■ How to complete this task ■
Reproduce each line of the entries that carries "Solarbank".

Data to use Start Marker

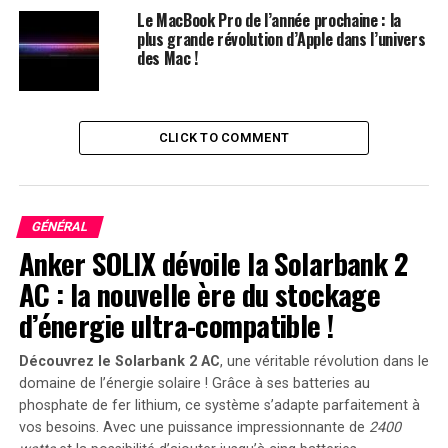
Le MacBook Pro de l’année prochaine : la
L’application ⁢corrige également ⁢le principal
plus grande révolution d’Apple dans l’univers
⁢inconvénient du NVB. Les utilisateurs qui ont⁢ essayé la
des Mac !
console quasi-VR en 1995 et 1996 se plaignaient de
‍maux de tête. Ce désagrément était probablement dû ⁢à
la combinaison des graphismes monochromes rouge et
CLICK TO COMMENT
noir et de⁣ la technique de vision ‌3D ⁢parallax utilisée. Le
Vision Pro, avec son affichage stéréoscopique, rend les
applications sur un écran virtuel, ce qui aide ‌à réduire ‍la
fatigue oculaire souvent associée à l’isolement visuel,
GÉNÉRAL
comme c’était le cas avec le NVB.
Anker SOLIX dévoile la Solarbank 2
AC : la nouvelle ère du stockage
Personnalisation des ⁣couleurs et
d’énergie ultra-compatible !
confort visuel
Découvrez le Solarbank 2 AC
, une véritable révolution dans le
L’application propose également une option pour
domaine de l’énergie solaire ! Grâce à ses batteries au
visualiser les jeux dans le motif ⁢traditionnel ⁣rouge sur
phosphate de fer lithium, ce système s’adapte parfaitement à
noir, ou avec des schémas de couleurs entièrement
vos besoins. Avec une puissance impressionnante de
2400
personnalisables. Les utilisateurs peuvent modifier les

Data to use End Marker
Data to use Start Marker

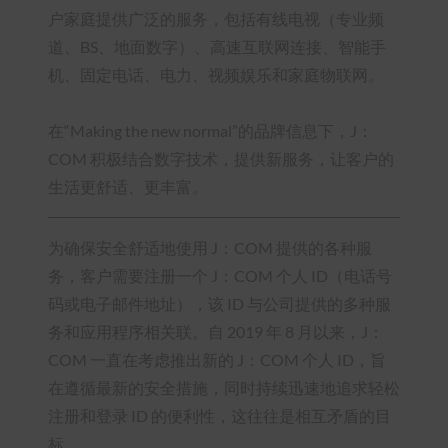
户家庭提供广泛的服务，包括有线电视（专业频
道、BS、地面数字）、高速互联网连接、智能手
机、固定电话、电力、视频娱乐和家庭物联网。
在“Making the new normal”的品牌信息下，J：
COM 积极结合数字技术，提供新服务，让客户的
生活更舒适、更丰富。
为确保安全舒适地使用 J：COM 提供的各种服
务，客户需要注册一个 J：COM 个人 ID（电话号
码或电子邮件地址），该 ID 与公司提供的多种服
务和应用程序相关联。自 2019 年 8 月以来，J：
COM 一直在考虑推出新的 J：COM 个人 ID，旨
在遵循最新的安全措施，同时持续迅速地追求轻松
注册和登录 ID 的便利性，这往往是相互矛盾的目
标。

Data to use End Marker

■ Solution for this problem ■
Anker SOLIX dévoile la Solarbank 2
Découvrez le Solarbank 2 AC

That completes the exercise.